Self-reflecting Large Language Models: A Hegelian Dialectical Approach
Investigating NLP through a philosophical lens has recently caught researcher’s eyes as it connects computational methods with classical schools of philosophy. This paper introduces a philosophical approach inspired by the Hegelian Dialectic for LLMs’ self-reflection, utilizing a self-dialectical approach to emulate internal critiques and then synthesize new ideas by resolving the contradicting points. Moreover, this paper investigates the effect of LLMs’ temperature for generation by establishing a dynamic annealing approach, which promotes the creativity in the early stages and gradually refines it by focusing on the nuances, as well as a fixed temperature strategy for generation. Our proposed approach is examined to determine its ability to generate novel ideas from an initial proposition. Additionally, a Multi Agent Majority Voting (MAMV) strategy is leveraged to assess the validity and novelty of the generated ideas, which proves beneficial in the absence of domain experts. Our experiments show promise in generating new ideas and provide a stepping stone for future research.
Introduction. The evolution of generative AI and foundational models, particularly the revolution in Natural Language Processing (NLP) driven by the advent of Large Language Models (LLMs), has unlocked new opportunities and made significant strides toward achieving human-level reasoning, innovations and scientific discoveries (Zhang et al., 2024c; Wu et al., 2023; Zhang et al., 2024b; Smith & Doe, 2023). Nowadays, users of LLMs frequently employ strategies like In-Context Learning (ICL), one of the simplest and most efficient paradigms in Natural Language Understanding (NLU). This method involves guiding a pre-trained model using instructions or demonstrations (e.g., providing examples to tackle a new task without additional training or fine-tuning), thereby harnessing the model’s inherent capabilities like zero-shot and few-shot reasoning (Dong et al., 2024). Despite the numerous successes and advantages of LLM reasoning, ensuring factual accuracy during reasoning remains a significant challenge (Abdali et al., 2024b;c).
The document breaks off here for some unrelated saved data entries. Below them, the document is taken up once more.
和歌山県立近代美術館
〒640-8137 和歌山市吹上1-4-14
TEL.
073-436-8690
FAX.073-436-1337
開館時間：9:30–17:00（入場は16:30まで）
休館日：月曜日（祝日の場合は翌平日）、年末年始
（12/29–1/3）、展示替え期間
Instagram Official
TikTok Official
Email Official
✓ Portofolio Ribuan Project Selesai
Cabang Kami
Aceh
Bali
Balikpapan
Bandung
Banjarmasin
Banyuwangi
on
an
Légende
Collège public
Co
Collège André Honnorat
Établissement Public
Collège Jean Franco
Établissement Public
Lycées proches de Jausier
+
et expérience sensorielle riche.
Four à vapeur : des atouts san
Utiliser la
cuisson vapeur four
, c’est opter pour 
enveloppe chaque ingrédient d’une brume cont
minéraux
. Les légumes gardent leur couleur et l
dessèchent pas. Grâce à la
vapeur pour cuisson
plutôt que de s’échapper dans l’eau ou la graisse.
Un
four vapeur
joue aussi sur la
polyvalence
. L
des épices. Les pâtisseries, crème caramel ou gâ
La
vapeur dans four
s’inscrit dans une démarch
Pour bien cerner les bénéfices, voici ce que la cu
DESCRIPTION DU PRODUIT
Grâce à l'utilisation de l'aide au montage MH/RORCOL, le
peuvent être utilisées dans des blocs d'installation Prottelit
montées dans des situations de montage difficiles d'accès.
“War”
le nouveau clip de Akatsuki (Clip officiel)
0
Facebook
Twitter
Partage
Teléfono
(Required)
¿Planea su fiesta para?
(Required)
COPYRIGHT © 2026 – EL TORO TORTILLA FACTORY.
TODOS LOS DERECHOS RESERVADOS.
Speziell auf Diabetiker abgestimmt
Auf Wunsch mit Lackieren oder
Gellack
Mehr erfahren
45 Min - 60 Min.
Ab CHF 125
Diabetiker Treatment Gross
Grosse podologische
Discussion / Conclusion. This paper presents a novel technique for LLMs’ selfreflection, by framing it as a self-dialectical approach using the principles of Hegel’s dialectic. our approach employs an iterative process in which an initial idea (thesis) is evaluated through generated critiques (antithesis), and subsequently refined into a new idea (synthesis) which incorporates the best elements of both. Additionally, we explore the effect of LLMs temperature on the novelty of generated ideas by establishing two configurations: 1) a constant temperature and, 2) a dynamic annealing temperature settings. Our goal is to generate new ideas that satisfy two metrics: validity which measures whether the synthesis process is followed correctly and novelty, which assesses if the synthesis adds new information and is more novel than the thesis. In order to do so, we employ MAMV a multi-agent framework i.e., to collaborate and vote for these metrics. Our experiments demonstrate that responses varied even with the same hyper-parameters and prompts, resulting in different numbers of steps and novelty scores.